Renzi e il difficile rinnovo delle Commissioni parlamentari
E’ uno dei punti di svolta per l’accelerazione delle riforme, le Presidenze delle Commissioni chiave. Renzi lo sa e per questo non può lasciare che alcune di questi cruciali gruppi di lavoro siano presieduti da esponenti dell’opposizione, forzisti per giunta.
L’arcano si è costituito tempo fa, ormai. Era il 2013 e l’impasse per la costituzione di un Governo Bersani (relativamente vincitore di misura rispetto il centro destra e il Movimento 5 Stelle) era evidente. Per questo venne nominato premier Letta.
E la maggioranza che lo sosteneva era composta anche dal Popolo delle Libertà (poi scissosi in Forza Italia e Nuovo Centrodestra). Era chiaro come, in quella situazione, alcune commissioni parlamentari dovessero essere dirette da uomini di destra. Così furono nominati alcuni personaggi che poi, a fine 2013, con la sospensione delle attività del Pdl e con la rinascita di Forza Italia, aderirono al progetto berlusconiano.
La matrioska delle commissioni parlamentari
Oggi, quindi, Renzi si trova con cinque Commissioni a guida di azzurri: sono le Commissioni Affari Costituzionali della Camera (presieduta da Francesco Paolo Sisto), Cultura, Scienza e Istruzione (diretta da Giancarlo Galan), Finanze (coordinata da Daniele Capezzone), Difesa di Montecitorio (guidata da Elio Vito) e Lavori Pubblici, l’unica di Palazzo Madama (presieduta da Altero Matteoli).

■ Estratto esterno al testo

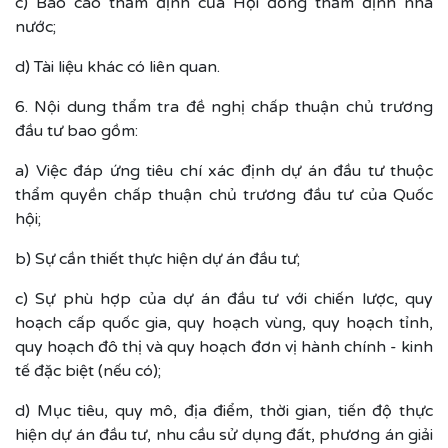
c) Báo cáo thẩm định của Hội đồng thẩm định nhà
nước;
d) Tài liệu khác có liên quan.
6. Nội dung thẩm tra đề nghị chấp thuận chủ trương
đầu tư bao gồm:
a) Việc đáp ứng tiêu chí xác định dự án đầu tư thuộc
thẩm quyền chấp thuận chủ trương đầu tư của Quốc
hội;
b) Sự cần thiết thực hiện dự án đầu tư;
c) Sự phù hợp của dự án đầu tư với chiến lược, quy
hoạch cấp quốc gia, quy hoạch vùng, quy hoạch tỉnh,
quy hoạch đô thị và quy hoạch đơn vị hành chính - kinh
tế đặc biệt (nếu có);
d) Mục tiêu, quy mô, địa điểm, thời gian, tiến độ thực
hiện dự án đầu tư, nhu cầu sử dụng đất, phương án giải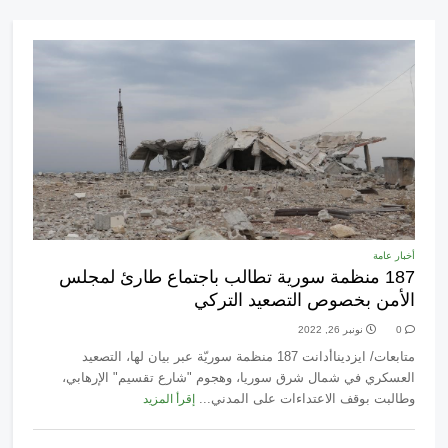
أخبار عامة
187 منظمة سورية تطالب باجتماع طارئ لمجلس
الأمن بخصوص التصعيد التركي
0
نونبر 26, 2022
متابعات/ ايزديناأدانت 187 منظمة سوريّة عبر بيان لها، التصعيد
العسكري في شمال شرق سوريا، وهجوم "شارع تقسيم" الإرهابي،
وطالبت بوقف الاعتداءات على المدني...
إقرأ المزيد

Renzi e Boschi vogliono ottenere la presidenza di quelle Commissioni: tra il varo del Governo Letta e metà 2015, politicamente è un’era geologica. Ecco perché hanno preparato l’assalto al rinnovo che, tuttavia, è stato rimandato al 21 luglio. Fino ad oggi, nulla di fatto per evidenti defezioni interne ai dem. A chiedere il rinvio, infatti, è stato il Presidente del gruppo Pd alla Camera dei Deputati, Ettore Rosato. Una posticipazione accettata dai vari capogruppo di Montecitorio.